Se estira otra vez para tomar aire; sin querer, abre los ojos y el corazón casi se le sale de la boca al ver que la muchedumbre se agolpa hasta la escalera de entrada. Está atrapada y la noción de que no tiene escapatoria si sus ideas catastróficas se hicieran realidad se convierte en sensaciones corporales cada vez más intensas. No puedo morir acá. No puedo morir así.

—Ni se te ocurra llamar a los Controladores, Sofía. —Leandro la frena antes de que siquiera comience el gesto.

—No soporto más, me asfixio, quiero que me saquen de acá.—Leandro toma a Sofía de la mano, que intenta soltarse sin éxito.

—Concentrate, no te desmayes, solo faltan dos minutos. —La sostiene de la cintura—. Cerrá los ojos y respirá —le dice al oído, pero Sofía no puede dejar de mirar el enjambre de hombres y mujeres armados que flotan con arneses por encima de la gente y quiere llamarlos para que la saquen de la multitud. Me estoy muriendo, es lo que quisiera gritarles como pedido de ayuda.

Si no fuera porque necesita que le firmen la libreta sanitaria se permitiría desmayarse de una buena vez y dejar que los arneses la saquen del lugar. Pero Gerónimo, su jefe, le advirtió que “la cosa se está poniendo espesa”. “Están muy tercos los de Recursos Humanos, Sofi. Todos los Residentes tienen que presentar la libreta; ya no sirven las exenciones bianuales”.

Claro, fácil para un Normalizado, piensa. Volver al grupo de Tratamiento y Control es una pesadilla después de tantos años.

Los chalecos le pasan rozando, generando una pequeña brisa que hasta sería reconfortante si no le gritaran: “¡La vista al frente, señorita!”.

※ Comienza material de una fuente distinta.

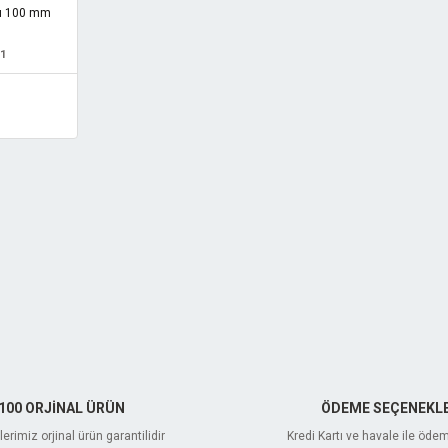
ısı 100 mm
1
100 ORJİNAL ÜRÜN
ÖDEME SEÇENEKLE
erimiz orjinal ürün garantilidir
Kredi Kartı ve havale ile öde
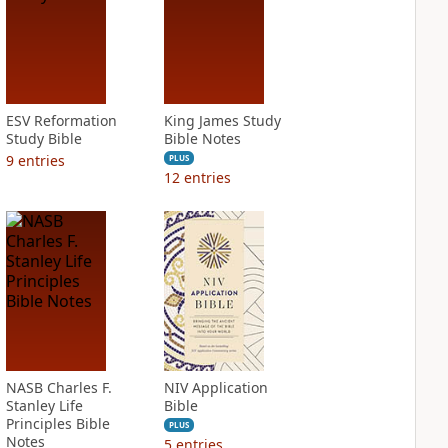
ESV Reformation
King James Study
Study Bible
Bible Notes
9
entries
PLUS
12
entries
NASB Charles F.
NIV Application
Stanley Life
Bible
Principles Bible
PLUS
Notes
5
entries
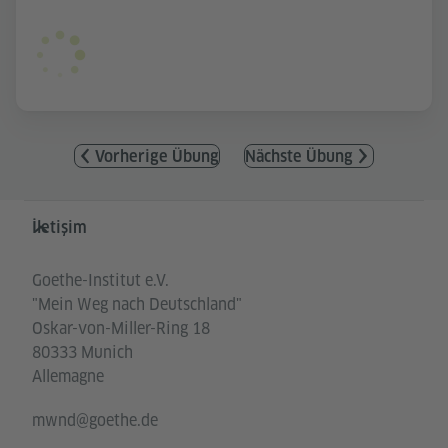
Vorherige Übung
Nächste Übung
Service- und Informationsbereich
İletişim
Goethe-Institut e.V.
"Mein Weg nach Deutschland"
Oskar-von-Miller-Ring 18
80333 Munich
Allemagne
mwnd@goethe.de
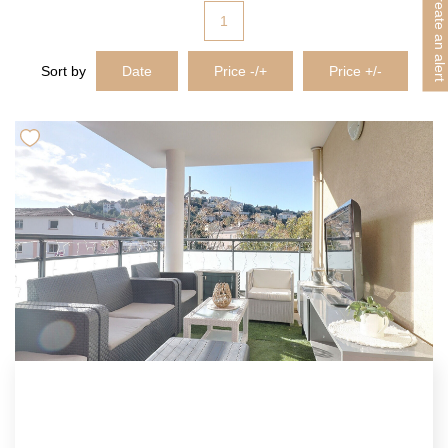
Create an alert
1
Sort by
Date
Price -/+
Price +/-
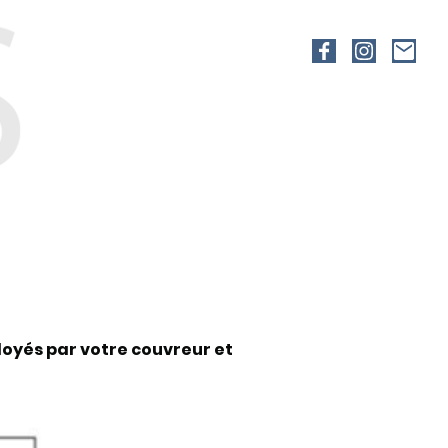
loyés par votre couvreur et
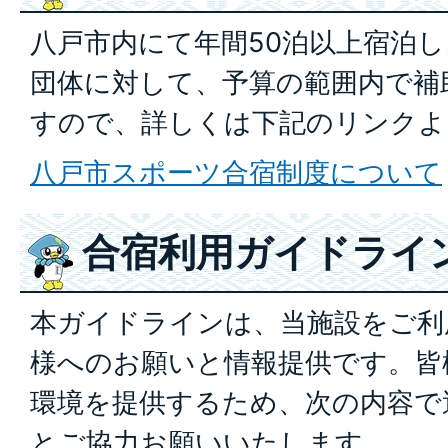
八戸市内にて年間50泊以上宿泊
団体に対して、予算の範囲内で補
すので、詳しくは下記のリンクよ
八戸市スポーツ合宿制度について
合宿利用ガイドライ
本ガイドラインは、当施設をご利
様へのお願いと情報提供です。皆
環境を提供するため、次の内容で
とご協力お願いいたします。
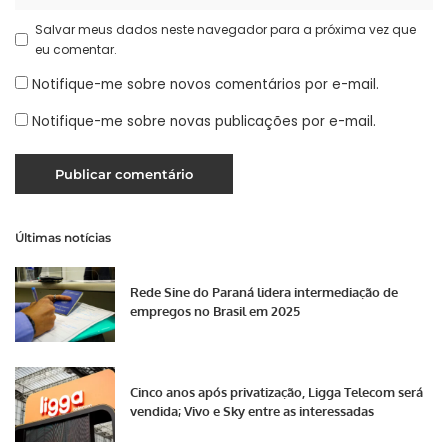
Salvar meus dados neste navegador para a próxima vez que
eu comentar.
Notifique-me sobre novos comentários por e-mail.
Notifique-me sobre novas publicações por e-mail.
Últimas notícias
Rede Sine do Paraná lidera intermediação de
empregos no Brasil em 2025
Cinco anos após privatização, Ligga Telecom será
vendida; Vivo e Sky entre as interessadas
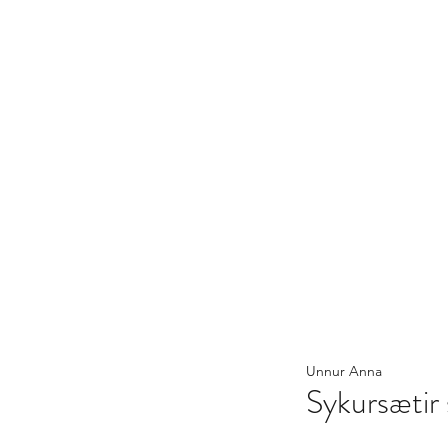
Unnur Anna
Sykursætir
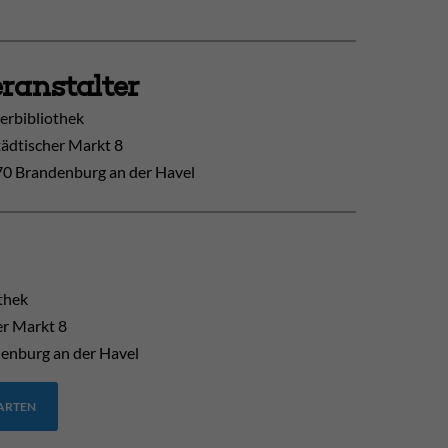
ranstalter
erbibliothek
tädtischer Markt 8
0 Brandenburg an der Havel
thek
er Markt 8
enburg an der Havel
TARTEN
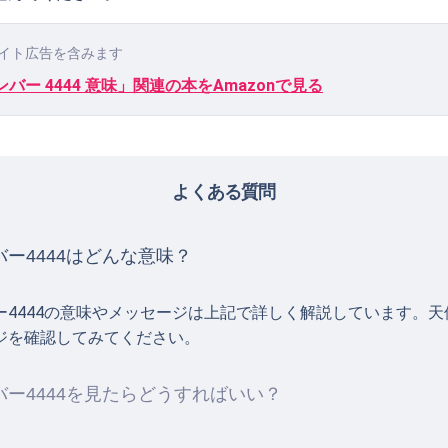
イト広告を含みます
バー 4444 意味」関連の本をAmazonで見る
よくある質問
ー4444はどんな意味？
ー4444の意味やメッセージは上記で詳しく解説しています。
ジを確認してみてください。
ー4444を見たらどうすればいい？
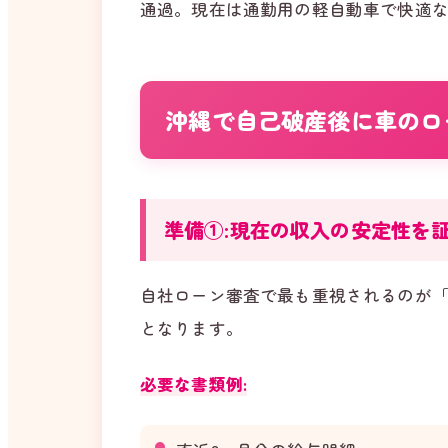
通過。現在は通勤用の軽自動車で快適
沖縄で自己破産後に車のロ
準備①:現在の収入の安定性を
自社ローン審査で最も重視されるのが
となります。
必要な書類例:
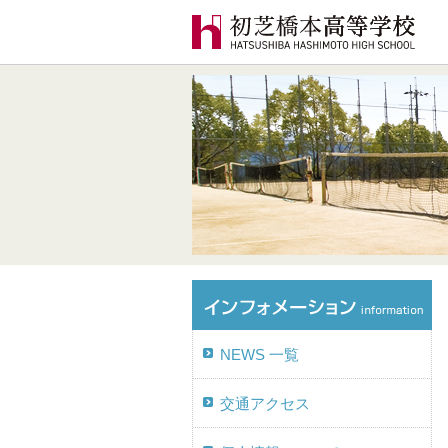
NEWS 一覧
交通アクセス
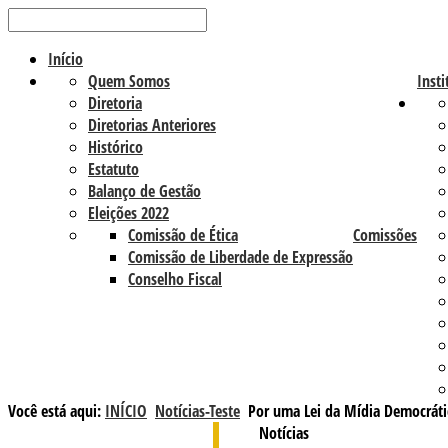
Início
Quem Somos
Insti
Diretoria
Diretorias Anteriores
Histórico
Estatuto
Balanço de Gestão
Eleições 2022
Comissão de Ética
Comissões
Comissão de Liberdade de Expressão
Conselho Fiscal
Você está aqui:
INÍCIO
Notícias-Teste
Por uma Lei da Mídia Democráti
Notícias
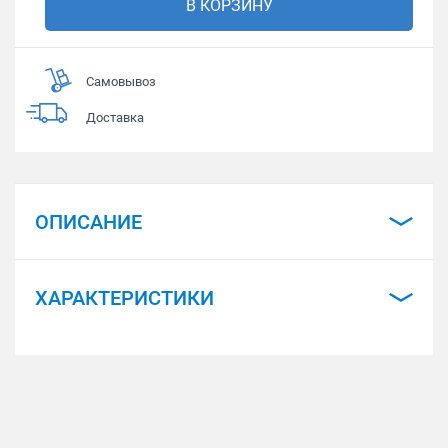
В КОРЗИНУ
Самовывоз
Доставка
ОПИСАНИЕ
ХАРАКТЕРИСТИКИ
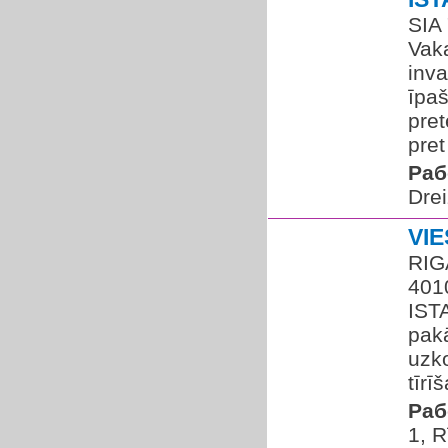
SIA
Vaka
inva
īpa
pret
pret
Раб
Drei
VI
RIG
401
IST
pakā
uzk
tīrī
Раб
1, R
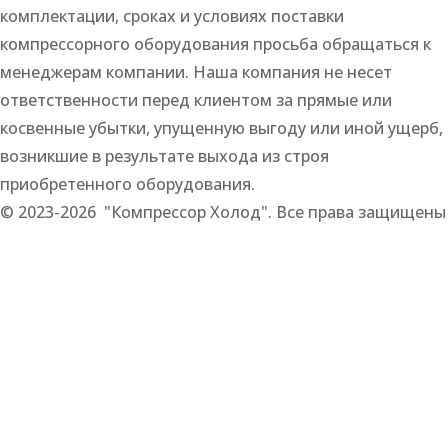
комплектации, сроках и условиях поставки
компрессорного оборудования просьба обращаться к
менеджерам компании. Наша компания не несет
ответственности перед клиентом за прямые или
косвенные убытки, упущенную выгоду или иной ущерб,
возникшие в результате выхода из строя
приобретенного оборудования.
© 2023-2026 "Компрессор Холод". Все права защищены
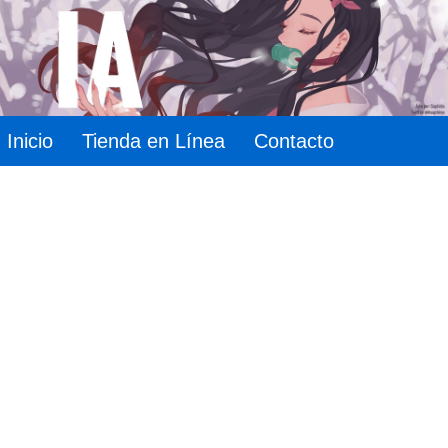
Inicio
Tienda en Línea
Contacto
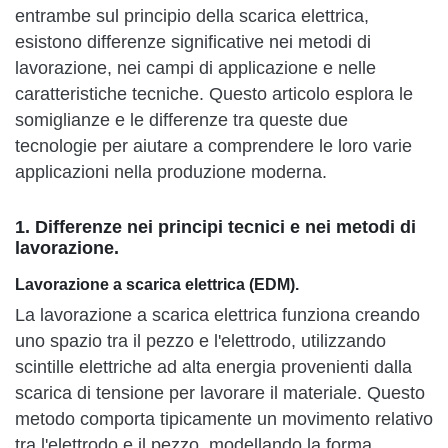
entrambe sul principio della scarica elettrica,
esistono differenze significative nei metodi di
lavorazione, nei campi di applicazione e nelle
caratteristiche tecniche. Questo articolo esplora le
somiglianze e le differenze tra queste due
tecnologie per aiutare a comprendere le loro varie
applicazioni nella produzione moderna.
1. Differenze nei principi tecnici e nei metodi di
lavorazione.
Lavorazione a scarica elettrica (EDM).
La lavorazione a scarica elettrica funziona creando
uno spazio tra il pezzo e l'elettrodo, utilizzando
scintille elettriche ad alta energia provenienti dalla
scarica di tensione per lavorare il materiale. Questo
metodo comporta tipicamente un movimento relativo
tra l'elettrodo e il pezzo, modellando la forma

Vuelve a acomodar su postura: vista al frente, brazos a los costados, pies paralelos. Una de sus manos encuentra una dosis sublingual que, apenas se alejan los Controladores, logra ubicar con disimulo dentro de su boca. En menos de un minuto le hace efecto; en menos de ese tiempo comienzan a aquietarse los latidos de su corazón, dejan de transpirarle las manos y puede hacer al menos una respiración profunda. Poco a poco, logra serenarse.

“ASISTENCIA ANTE EL CRECIENTE DESAFÍO POBLACIONAL”, dicen las letras alrededor de un planeta Tierra en la parte de atrás del chaleco de los Controladores.

¿Aún existirá alguien que crea que la tarea de estas personas es la de asistir y ayudar? Se detiene un instante a pensar en las palabras desafío poblacional.

Lo que iba a ser un acuerdo mundial temporario para salir de la crisis que amenazaba al planeta terminó por establecer una forma de vida que dista mucho de ser lo que prometieron: una transición cuidada, un esfuerzo colectivo para lograr el bienestar de la humanidad (...).